Salvare l'anima

La meta della nostra fede è la salvezza delle anime

“Nel mondo del linguaggio e del pensiero dell’attuale cristianità questa (di san Pietro) è un’affermazione strana, per alcuni addirittura scandalosa. La parola “anima” è caduta in discredito. Si dice che questa porterebbe ad una divisione dell’uomo in spirito e fisico, in anima e corpo, mentre in realtà egli sarebbe un’unità indivisibile. Inoltre “la salvezza delle anime” come mèta della fede sembra indicare un cristianesimo individualizzato, una perdita di responsabilità per il mondo nel suo insieme, nella sua corporeità e nella sua materialità.
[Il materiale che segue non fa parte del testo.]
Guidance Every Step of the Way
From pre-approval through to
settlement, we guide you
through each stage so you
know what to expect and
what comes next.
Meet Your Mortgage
Ma di tutto questo nulla si trova nella Lettera di Pietro.

Lo zelo per la testimonianza in favore della speranza, la responsabilità per gli altri caratterizza l’intero testo. Per comprendere la parola sulla salvezza delle anime come mèta della fede dobbiamo partire da un altro lato. Resta vero che l’incuria delle anime, l’immiserirsi dell’uomo interiore non distrugge soltanto il singolo, ma minaccia il destino dell’umanità nel suo insieme. Senza risanamento delle anime, senza risanamento dell’uomo dal di dentro, non può esserci una salvezza per l’umanità” (Benedetto XVI, Omelia nella Solennità dei Santi Pietro e Paolo, 29 giugno 2009).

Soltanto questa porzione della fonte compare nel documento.